A dataset offers versioning support if it extends the AbstractVersionedDataset class to accept a version keyword argument as part of the constructor and adapt the _save and _load method to use the versioned data path obtained from _get_save_path and _get_load_path respectively.

To verify whether a dataset can undergo versioning, you should examine the dataset class code to inspect its inheritance (you can find contributed datasets within the kedro-datasets repository). Check if the dataset class inherits from the AbstractVersionedDataset. For instance, if you encounter a class like CSVDataSet(AbstractVersionedDataset[pd.DataFrame, pd.DataFrame]), this indicates that the dataset is set up to support versioning.

Note that HTTP(S) is a supported file system in the dataset implementations, but if you it, you can't also use versioning.

Use the Data Catalog within Kedro configuration

Kedro configuration enables you to organise your project for different stages of your data pipeline. For example, you might need different Data Catalog settings for development, testing, and production environments.

By default, Kedro has a base and a local folder for configuration.
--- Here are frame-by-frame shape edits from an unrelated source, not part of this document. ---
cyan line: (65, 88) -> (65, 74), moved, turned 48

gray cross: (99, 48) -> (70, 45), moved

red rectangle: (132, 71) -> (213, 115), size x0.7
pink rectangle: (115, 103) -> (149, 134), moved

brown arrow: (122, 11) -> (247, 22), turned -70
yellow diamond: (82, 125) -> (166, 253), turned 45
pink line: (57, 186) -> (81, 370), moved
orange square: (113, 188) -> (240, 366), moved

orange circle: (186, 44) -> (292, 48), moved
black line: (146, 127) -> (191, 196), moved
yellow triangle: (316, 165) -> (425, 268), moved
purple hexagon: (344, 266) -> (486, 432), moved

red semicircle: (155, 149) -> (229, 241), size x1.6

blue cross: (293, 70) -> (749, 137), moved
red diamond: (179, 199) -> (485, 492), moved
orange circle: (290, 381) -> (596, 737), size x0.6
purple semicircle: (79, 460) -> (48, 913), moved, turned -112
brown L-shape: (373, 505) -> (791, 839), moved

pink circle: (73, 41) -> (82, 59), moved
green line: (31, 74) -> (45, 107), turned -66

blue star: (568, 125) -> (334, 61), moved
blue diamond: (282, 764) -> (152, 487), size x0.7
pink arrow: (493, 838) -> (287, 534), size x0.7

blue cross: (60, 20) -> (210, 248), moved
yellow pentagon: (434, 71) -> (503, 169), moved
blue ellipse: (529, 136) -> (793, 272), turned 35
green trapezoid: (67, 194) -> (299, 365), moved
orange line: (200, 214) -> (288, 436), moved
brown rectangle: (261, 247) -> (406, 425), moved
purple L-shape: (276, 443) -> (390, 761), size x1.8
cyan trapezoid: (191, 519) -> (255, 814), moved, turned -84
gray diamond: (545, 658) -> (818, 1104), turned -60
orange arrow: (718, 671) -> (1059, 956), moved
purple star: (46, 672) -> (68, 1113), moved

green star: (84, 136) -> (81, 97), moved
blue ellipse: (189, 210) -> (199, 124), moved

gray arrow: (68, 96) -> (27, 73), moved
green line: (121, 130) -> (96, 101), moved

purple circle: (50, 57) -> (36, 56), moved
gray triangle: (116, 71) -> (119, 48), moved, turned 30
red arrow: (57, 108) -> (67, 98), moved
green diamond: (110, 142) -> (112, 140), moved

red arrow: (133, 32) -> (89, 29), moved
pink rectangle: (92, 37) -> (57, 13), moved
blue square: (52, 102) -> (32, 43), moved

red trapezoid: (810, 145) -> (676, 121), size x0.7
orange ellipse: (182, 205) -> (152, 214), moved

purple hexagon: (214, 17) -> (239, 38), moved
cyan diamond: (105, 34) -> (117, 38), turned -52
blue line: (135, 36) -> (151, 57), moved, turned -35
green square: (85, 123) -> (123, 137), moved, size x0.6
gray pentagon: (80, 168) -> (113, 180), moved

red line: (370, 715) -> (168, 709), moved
The Data Catalog configuration is loaded using a configuration loader class which recursively scans for configuration files inside the conf folder, firstly in conf/base and then in conf/local (which is the designated overriding environment). Kedro merges the configuration information and returns a configuration dictionary according to rules set out in the configuration documentation.

In summary, if you need to configure your datasets for different environments, you can create both conf/base/catalog.yml and conf/local/catalog.yml. For instance, you can use the catalog.yml file in conf/base/ to register the locations of datasets that would run in production, while adding a second version of catalog.yml in conf/local/ to register the locations of sample datasets while you are using them for prototyping data pipeline(s).

To illustrate this, consider the following catalog entry for a dataset named cars in conf/base/catalog.yml, which points to a csv file stored in a bucket on AWS S3:

cars:
  filepath: s3://my_bucket/cars.csv
  type: pandas.CSVDataSet

You can overwrite this catalog entry in conf/local/catalog.yml to point to a locally stored file instead:

cars:
  filepath: data/01_raw/cars.csv
  type: pandas.CSVDataSet

In your pipeline code, when the cars dataset is used, it will use the overwritten catalog entry from conf/local/catalog.yml and rely on Kedro to detect which definition of cars dataset to use in your pipeline.